Problem —
Pictures aside, copy exactly each line from the one that holds "Search Collections" through the last line of the records below.

Data supplied —
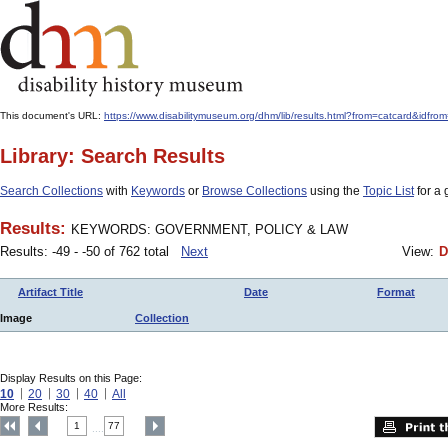
This document's URL:
https://www.disabilitymuseum.org/dhm/lib/results.html?from=catcard
Library: Search Results
Search Collections
with
Keywords
or
Browse Collections
using the
Topic List
for a 
Results:
KEYWORDS: GOVERNMENT, POLICY & LAW
Results: -49 - -50 of 762 total
Next
View:
D
Artifact Title
Date
Format
Image
Collection
Display Results on this Page:
10
20
30
40
All
More Results:
1
77
....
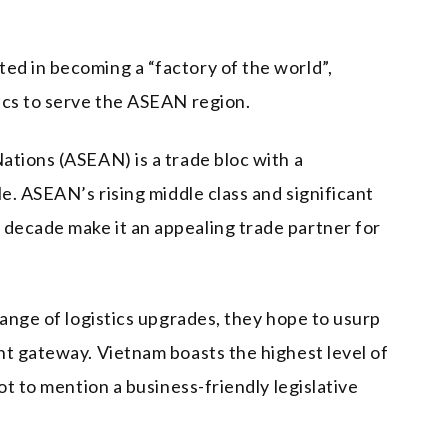
d in becoming a “factory of the world”,
ics to serve the ASEAN region.
ations (ASEAN) is a trade bloc with a
le. ASEAN’s rising middle class and significant
decade make it an appealing trade partner for
range of logistics upgrades, they hope to usurp
nt gateway. Vietnam boasts the highest level of
ot to mention a business-friendly legislative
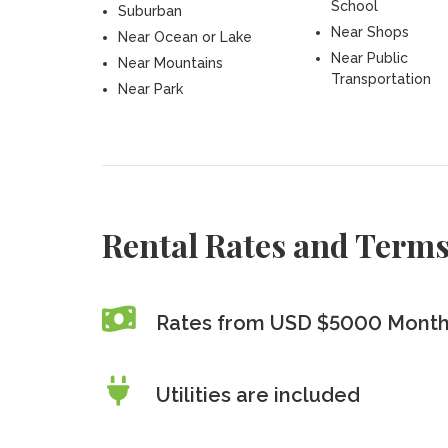
School
Suburban
Near Shops
Near Ocean or Lake
Near Public
Near Mountains
Transportation
Near Park
Rental Rates and Term
Rates from USD $5000 Month
Utilities are included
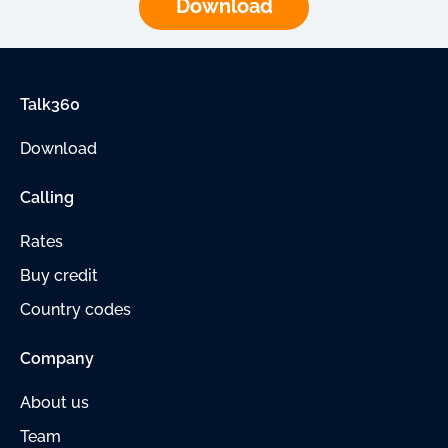
Download
Talk360
Download
Calling
Rates
Buy credit
Country codes
Company
About us
Team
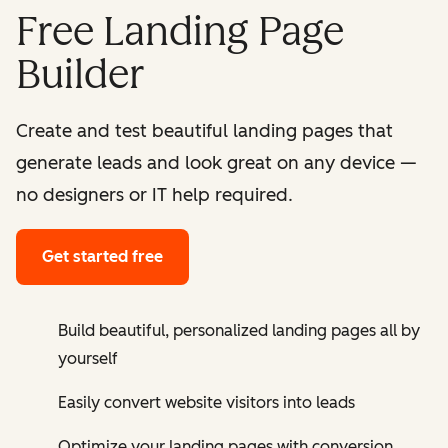
Free Landing Page
Builder
Create and test beautiful landing pages that
generate leads and look great on any device —
no designers or IT help required.
Get started free
Build beautiful, personalized landing pages all by
yourself
Easily convert website visitors into leads
Optimize your landing pages with conversion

Task result —
Search Collections
with
Keywords
or
Browse Collections
using the
Topic List
for a 
Results:
KEYWORDS: GOVERNMENT, POLICY & LAW
Results: -49 - -50 of 762 total
Next
View:
D
Artifact Title
Date
Format
Image
Collection
Display Results on this Page:
10
20
30
40
All
More Results:
1
77
....
d in becoming a “factory of the world”,
ics to serve the ASEAN region.
ations (ASEAN) is a trade bloc with a
le. ASEAN’s rising middle class and significant
decade make it an appealing trade partner for
range of logistics upgrades, they hope to usurp
nt gateway. Vietnam boasts the highest level of
ot to mention a business-friendly legislative
School
Suburban
Near Shops
Near Ocean or Lake
Near Public
Near Mountains
Transportation
Near Park
Rental Rates and Term
Rates from USD $5000 Month
Utilities are included
Download
Talk360
Download
Calling
Rates
Buy credit
Country codes
Company
About us
Team
Free Landing Page
Builder
Create and test beautiful landing pages that
generate leads and look great on any device —
no designers or IT help required.
Get started free
Build beautiful, personalized landing pages all by
yourself
Easily convert website visitors into leads
Optimize your landing pages with conversion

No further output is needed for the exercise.